Renal impairment can occur during pregnancy in women without pre-existing renal problems, especially in the context of pre-eclampsia [3]. Renal function decreases in hypertensive pregnancy [7]. These cases have an increased risk of developing complications during pregnancy or even neonatal complications. Monitoring renal function in pregnant women is crucial to reducing the rate of adverse events, both in women with pre-existing kidney disease and in women who develop kidney disease during pregnancy [8]. Several studies report that cystatin C is a better marker than serum creatinine for pre-eclampsia, as well as a reliable marker of the glomerular inflammation found in pre-eclampsia [9]. Furthermore, the increase in cystatin C levels in term pregnancies is not due to uteroplacental production of cystatin C [10] considering that cystatin C increases in the second trimester of gestation as a consequence of other gestational factors [11]. Therefore, the increase in plasma cystatin C concentration in women with pre-eclampsia and the decrease in GFR in the antepartum period is probably due to a true decrease in GFR [10].

If we explore the behavior of glomerular filtration rate estimation by equations in the pregnant state we can conclude:

  • The MDRD equation significantly underestimates the estimation of the glomerular filtration rate in both healthy pregnant women and pregnant women with pre-eclampsia [4]. It is not sensitive enough to be used as a screening test for kidney disease in this population. Compared to inulin clearance, MDRD underestimates GFR in pregnancy by up to 41 ml/min per 1.73 m2 [3] so clinical guidelines advise against its use in pregnancy [8].
  • Estimation of glomerular filtration rate in pregnant women with pre-eclampsia does not provide a reliable result of renal function.
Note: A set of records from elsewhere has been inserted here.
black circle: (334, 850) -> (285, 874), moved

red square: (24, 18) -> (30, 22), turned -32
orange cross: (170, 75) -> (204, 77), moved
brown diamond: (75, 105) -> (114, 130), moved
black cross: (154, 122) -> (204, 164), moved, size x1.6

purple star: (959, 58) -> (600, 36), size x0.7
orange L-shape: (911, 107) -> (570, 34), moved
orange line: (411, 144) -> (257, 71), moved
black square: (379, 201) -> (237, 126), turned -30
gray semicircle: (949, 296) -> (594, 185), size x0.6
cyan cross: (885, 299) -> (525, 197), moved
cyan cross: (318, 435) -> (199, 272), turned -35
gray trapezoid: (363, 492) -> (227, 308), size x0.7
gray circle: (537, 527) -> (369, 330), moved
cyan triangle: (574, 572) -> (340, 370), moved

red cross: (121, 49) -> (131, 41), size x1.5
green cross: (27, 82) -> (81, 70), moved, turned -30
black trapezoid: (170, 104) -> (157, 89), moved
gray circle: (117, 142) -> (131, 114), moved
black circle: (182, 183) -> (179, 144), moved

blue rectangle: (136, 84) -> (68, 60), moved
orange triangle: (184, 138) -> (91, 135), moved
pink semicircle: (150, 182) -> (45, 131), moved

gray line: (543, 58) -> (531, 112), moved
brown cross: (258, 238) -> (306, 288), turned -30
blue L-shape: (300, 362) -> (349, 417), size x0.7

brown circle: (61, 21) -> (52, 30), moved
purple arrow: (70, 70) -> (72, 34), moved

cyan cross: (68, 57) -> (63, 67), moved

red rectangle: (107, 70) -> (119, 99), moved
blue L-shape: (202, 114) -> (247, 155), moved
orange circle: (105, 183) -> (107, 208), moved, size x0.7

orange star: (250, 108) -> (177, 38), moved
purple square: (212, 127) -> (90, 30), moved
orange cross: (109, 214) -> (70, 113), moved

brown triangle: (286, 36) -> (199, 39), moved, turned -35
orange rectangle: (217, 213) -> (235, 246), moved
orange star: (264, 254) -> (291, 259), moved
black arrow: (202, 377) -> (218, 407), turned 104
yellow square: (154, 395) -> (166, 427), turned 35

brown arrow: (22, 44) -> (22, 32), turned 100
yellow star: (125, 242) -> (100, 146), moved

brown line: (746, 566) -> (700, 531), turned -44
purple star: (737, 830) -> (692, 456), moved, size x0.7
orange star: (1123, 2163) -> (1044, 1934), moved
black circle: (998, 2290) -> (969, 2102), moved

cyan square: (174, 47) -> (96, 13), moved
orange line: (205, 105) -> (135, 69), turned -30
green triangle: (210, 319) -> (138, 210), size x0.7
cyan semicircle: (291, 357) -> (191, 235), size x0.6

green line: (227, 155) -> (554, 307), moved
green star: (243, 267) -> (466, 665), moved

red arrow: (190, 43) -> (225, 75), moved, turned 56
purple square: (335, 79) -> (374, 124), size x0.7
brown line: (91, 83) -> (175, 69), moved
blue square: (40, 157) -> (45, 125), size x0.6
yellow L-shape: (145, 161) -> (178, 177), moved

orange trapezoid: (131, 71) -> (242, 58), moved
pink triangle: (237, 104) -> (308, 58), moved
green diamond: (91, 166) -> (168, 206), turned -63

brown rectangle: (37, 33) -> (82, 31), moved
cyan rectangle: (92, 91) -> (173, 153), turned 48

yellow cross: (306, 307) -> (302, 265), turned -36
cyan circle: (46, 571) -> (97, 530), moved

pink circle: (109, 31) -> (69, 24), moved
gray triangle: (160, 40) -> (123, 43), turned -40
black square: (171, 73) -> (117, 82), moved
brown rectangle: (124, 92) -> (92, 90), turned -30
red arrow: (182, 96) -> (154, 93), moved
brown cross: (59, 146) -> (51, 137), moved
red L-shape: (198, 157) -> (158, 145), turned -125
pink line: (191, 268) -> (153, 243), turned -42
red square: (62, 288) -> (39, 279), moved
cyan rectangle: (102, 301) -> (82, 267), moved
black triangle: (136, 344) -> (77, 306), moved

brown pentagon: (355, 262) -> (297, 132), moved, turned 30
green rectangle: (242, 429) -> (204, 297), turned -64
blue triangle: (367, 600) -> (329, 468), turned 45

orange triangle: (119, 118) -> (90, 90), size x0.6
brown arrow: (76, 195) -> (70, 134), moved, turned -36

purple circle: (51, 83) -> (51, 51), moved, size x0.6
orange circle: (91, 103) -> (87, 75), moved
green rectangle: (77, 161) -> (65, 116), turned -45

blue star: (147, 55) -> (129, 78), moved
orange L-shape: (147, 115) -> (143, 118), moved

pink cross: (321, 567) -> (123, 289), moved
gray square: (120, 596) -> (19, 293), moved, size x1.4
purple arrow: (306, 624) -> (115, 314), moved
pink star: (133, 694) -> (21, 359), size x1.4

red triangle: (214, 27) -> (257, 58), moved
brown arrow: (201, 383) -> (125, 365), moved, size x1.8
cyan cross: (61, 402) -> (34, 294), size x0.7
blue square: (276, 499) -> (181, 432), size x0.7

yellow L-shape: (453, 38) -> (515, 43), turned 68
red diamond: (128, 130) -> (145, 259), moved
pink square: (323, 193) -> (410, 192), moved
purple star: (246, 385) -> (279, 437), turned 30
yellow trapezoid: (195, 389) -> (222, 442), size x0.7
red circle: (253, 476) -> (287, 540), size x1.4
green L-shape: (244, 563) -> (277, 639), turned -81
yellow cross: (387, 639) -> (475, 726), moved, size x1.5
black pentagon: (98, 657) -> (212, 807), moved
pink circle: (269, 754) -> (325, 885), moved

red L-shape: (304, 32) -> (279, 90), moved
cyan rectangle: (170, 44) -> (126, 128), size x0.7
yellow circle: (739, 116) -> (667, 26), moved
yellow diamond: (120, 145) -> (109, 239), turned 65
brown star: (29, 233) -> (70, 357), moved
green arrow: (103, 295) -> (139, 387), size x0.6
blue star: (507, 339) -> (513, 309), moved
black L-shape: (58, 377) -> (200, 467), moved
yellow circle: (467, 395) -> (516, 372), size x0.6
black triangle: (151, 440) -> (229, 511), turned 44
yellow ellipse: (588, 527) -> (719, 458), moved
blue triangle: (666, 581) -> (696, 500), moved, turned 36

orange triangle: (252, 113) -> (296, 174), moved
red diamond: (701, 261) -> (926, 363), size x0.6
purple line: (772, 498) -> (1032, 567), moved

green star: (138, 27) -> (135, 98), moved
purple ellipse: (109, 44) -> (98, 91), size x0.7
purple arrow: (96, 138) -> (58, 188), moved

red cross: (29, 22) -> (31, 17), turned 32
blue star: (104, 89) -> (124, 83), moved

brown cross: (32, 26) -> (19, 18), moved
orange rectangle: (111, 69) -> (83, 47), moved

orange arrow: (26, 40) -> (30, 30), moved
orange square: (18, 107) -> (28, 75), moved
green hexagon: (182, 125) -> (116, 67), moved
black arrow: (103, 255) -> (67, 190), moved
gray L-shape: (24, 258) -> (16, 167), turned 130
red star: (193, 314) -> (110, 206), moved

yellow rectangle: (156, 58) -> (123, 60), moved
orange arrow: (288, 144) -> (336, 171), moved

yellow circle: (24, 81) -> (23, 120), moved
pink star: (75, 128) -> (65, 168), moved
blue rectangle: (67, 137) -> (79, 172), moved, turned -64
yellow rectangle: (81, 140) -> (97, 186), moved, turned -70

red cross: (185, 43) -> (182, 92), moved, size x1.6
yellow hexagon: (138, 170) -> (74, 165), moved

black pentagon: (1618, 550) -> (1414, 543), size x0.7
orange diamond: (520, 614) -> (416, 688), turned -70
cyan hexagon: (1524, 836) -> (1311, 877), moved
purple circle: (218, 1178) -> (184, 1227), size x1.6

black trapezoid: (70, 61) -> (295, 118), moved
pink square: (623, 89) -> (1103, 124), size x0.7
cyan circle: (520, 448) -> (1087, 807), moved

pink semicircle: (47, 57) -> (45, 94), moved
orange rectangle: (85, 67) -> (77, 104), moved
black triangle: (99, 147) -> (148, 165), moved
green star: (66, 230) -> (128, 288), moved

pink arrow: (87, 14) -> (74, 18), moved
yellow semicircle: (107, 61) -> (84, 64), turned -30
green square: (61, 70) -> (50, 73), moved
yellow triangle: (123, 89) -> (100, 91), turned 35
A new equation, the preeclampsia GFR (PGFR) formula, has been developed for women with pre-eclampsia at 24 weeks gestation and requires.
  • further study to assess whether it is more accurate in assessing GFR in these clinical circumstances than known equations (Cockcroft Gault, MDRD, or CKD-EPI) [12].
  • Estimated glomerular filtration rate (eGFR) derived from CKD-EPI compared to GFR assessment by inulin clearance underestimates formal GFR by up to 20% in pregnancy [13]. When comparing glomerular filtration rate estimation in pregnant women using CKD-EPI with the measurement of glomerular filtration rate in 24-hour urine, CKD-EPI had a bias of 14.2 ml/min/1.73 m2 [14].
  • A recently formulated estimation equation, the Nanra equation, seems a priori to guarantee an adequate estimation of glomerular filtration rate for pregnant women, given that in its development it ignores body weight, which is highly variable during pregnancy and introduces the variable height. However, studies comparing the estimation of glomerular filtration rate in pregnant women using the Nanra equation and glomerular filtration rate obtained by creatinine clearance in 24-hour urine did not show appropriate concordance [14].

Reasonable doubt in these studies is raised by the fact of using creatinine clearance in 24-hour urine as a comparator to verify the behavior of the filtration equation. This system alone offers enormous intraindividual and interindividual variability.

Based on existing evidence, the Clinical Practice Guideline on Renal Disease in Pregnancy recommends that: “Renal function in pregnancy should be assessed by serum creatinine levels as estimated GFR (eGFR) is not valid for use in pregnancy (grade of evidence 1C)” [11]. This recommendation is reinforced by the fact that adverse events during pregnancy can be predicted based on creatinine levels stratified by gestational age [15].